In 1942, when America launched the Manhattan Project, it assembled the best minds of the age behind a single, world-altering goal: to harness atomic power before Nazi Germany could. The project was secretive, urgent and in the end, decisive. Today, a new race is underway - not for the atom, but for the code of life itself. And this time, it is China, not America, that seems most determined to win.


The implications are vast. A report from America’s National Security Commission on Emerging Biotechnology spells out the danger with clinical precision. Biotechnology is becoming the foundation of military, economic and technological power. Biology, long the domain of academic obscurity, is being fused with artificial intelligence to create weapons, cures, crops and capabilities once relegated to science fiction. Whoever leads in this domain, the Commission warns, will shape the future of geopolitics. Right now, that leader looks likely to be China.


The stakes are arguably higher than before, encompassing not just weapons systems, but the fundamental building blocks of human health and capability.


China’s ambitions in biotechnology are no secret. As early as 2017, the Chinese Communist Party (CCP) declared biotechnology a ‘priority frontier’ in its national strategy. It has since poured billions into synthetic biology, gene editing and precision medicine. Its doctrine of “Military-Civil Fusion” ensures that civilian biotech breakthroughs can be swiftly commandeered for military use. The result is a system in which no clear line separates cancer research from battlefield enhancement. Such blurred boundaries recall the Soviet Union’s Cold War practice of embedding military applications into every scientific frontier.


The Commission paints a picture that would be comic if it were not so chilling: a future in which China fields genetically engineered soldiers, augmented by machine intelligence, in ways that make drone swarms look quaint. America’s disarray stands in sharp contrast. Its once-commanding lead in biotechnology, built on decades of public investment and private innovation, is now imperilled by political paralysis, funding cuts and bureaucratic drift.


History offers a cautionary tale. Britain, after inventing the steam engine and the spinning jenny, frittered away its early technological lead through complacency. The United States risks making the same mistake with biotechnology.


The report notes that China is not simply innovating but also manipulating markets in familiar ways. Through state support and aggressive pricing, Chinese firms have undercut competitors abroad, forcing closures and consolidations. It is a playbook borrowed from semiconductors, rare earths and solar panels and one that Western policymakers despite repeated warnings have proven slow to counter.


India offers a glimpse of how such tactics unfold. In 2022, it slapped anti-dumping duties on Chinese pharmaceutical ingredients to protect its fledgling biotech sector. Few others have been so bold. America’s biotech supply chains remain dangerously reliant on Chinese firms. One need only recall the early months of the COVID-19 pandemic, when mask shortages exposed the fragility of American medical logistics to imagine the consequences of similar dependencies in far more critical biotechnologies. In a future biological crisis, supply chain vulnerability could mean the difference between resilience and capitulation.


The Commission thus advocates not merely investment, but protection: a $15bn surge into biotechnology over five years, a new national office to coordinate efforts, tighter controls on Chinese access to research, and the rapid expansion of allied supply chains.
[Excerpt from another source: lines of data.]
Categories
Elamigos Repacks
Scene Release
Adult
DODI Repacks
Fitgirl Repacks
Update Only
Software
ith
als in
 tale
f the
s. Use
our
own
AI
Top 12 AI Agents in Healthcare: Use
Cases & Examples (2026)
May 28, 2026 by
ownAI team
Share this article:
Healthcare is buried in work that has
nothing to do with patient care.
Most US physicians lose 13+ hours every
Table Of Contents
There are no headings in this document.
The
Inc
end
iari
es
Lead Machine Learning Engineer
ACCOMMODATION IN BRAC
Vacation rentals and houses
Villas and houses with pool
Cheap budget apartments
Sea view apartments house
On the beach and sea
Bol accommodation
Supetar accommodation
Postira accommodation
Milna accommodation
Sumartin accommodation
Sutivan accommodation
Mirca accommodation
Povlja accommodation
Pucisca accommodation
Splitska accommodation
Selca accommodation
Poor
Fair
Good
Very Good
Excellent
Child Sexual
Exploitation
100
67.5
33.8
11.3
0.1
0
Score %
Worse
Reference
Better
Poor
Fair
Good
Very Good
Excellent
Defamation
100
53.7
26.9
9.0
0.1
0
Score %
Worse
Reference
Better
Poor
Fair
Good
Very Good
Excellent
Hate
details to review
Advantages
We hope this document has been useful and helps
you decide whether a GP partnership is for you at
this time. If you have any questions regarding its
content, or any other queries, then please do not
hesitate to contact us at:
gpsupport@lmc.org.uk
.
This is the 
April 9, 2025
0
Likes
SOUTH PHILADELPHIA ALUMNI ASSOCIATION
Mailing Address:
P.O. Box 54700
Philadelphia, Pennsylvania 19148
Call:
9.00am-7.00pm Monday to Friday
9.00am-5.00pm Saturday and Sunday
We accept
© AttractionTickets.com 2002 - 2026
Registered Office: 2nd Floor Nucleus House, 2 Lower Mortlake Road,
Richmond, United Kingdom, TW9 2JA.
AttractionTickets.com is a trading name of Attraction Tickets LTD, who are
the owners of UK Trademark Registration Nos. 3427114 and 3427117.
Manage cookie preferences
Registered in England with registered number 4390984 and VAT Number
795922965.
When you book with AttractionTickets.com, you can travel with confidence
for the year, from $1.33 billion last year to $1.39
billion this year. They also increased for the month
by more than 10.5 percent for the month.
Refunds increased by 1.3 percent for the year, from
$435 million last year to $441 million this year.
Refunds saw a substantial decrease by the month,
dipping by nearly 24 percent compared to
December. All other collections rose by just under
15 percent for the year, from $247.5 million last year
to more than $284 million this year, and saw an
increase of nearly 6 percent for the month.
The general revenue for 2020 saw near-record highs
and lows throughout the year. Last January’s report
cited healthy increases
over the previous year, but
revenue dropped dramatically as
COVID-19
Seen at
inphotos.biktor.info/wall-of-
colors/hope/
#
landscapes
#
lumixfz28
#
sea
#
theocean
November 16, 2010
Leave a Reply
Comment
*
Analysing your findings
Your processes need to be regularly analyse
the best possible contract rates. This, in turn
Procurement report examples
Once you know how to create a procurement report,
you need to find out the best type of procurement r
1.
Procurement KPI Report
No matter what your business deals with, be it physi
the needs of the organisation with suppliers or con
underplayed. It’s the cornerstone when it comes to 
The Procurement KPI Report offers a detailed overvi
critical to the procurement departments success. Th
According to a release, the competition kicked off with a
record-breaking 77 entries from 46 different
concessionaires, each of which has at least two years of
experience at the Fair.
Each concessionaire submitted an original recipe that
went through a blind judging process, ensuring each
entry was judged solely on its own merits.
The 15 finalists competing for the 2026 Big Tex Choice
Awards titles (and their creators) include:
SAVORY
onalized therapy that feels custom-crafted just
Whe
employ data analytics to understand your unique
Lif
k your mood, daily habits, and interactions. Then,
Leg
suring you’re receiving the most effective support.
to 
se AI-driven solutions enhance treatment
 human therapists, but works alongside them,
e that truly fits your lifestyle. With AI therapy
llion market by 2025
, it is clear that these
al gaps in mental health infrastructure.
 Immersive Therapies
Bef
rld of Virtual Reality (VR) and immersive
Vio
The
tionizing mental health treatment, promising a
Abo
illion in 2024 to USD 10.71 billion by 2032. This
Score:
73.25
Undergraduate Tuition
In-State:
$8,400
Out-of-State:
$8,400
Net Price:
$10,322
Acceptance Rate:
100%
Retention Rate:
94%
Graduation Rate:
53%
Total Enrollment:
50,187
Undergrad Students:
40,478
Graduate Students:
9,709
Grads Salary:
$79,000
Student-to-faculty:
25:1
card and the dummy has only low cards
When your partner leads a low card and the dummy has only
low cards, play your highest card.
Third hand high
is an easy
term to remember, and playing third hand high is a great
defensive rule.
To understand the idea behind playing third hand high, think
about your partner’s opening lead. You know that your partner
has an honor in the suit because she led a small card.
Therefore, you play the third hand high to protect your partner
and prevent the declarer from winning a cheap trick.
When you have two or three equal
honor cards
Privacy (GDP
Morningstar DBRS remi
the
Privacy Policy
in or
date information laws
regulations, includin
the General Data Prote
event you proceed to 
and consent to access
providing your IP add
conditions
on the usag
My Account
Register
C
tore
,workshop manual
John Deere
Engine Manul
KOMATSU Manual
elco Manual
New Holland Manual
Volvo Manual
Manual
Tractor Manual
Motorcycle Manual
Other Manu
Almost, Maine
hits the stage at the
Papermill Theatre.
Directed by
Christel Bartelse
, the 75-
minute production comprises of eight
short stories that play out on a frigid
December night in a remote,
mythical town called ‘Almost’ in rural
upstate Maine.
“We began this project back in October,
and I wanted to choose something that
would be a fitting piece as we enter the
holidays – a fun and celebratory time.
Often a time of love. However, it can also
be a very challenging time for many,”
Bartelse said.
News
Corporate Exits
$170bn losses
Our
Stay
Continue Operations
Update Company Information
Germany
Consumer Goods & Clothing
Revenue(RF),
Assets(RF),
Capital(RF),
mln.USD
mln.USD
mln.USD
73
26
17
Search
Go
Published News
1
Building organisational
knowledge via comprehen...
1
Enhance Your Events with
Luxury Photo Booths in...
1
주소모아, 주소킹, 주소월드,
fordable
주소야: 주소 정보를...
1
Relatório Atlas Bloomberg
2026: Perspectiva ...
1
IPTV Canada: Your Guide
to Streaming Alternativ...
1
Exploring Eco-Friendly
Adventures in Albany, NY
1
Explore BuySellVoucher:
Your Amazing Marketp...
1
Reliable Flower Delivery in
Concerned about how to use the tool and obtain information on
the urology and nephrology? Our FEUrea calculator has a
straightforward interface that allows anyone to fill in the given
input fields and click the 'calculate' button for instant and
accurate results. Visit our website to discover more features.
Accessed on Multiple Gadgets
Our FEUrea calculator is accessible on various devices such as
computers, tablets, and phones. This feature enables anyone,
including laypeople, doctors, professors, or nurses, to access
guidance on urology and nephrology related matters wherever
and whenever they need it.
Of course, such measures will not come cheap. Nor will they be universally popular. Free-market purists will bristle at industrial policy; libertarians will balk at restrictions on academic exchange. But the uncomfortable truth is that biology, like physics in the 1940s, has become a theatre of power politics.


China appears to have learned the lesson of the Manhattan Project that in a world of transformational technology, the first mover wins and often writes the rules. If America wants to avoid becoming a client state in a biopolitical order shaped in Beijing, it must relearn the art of urgency.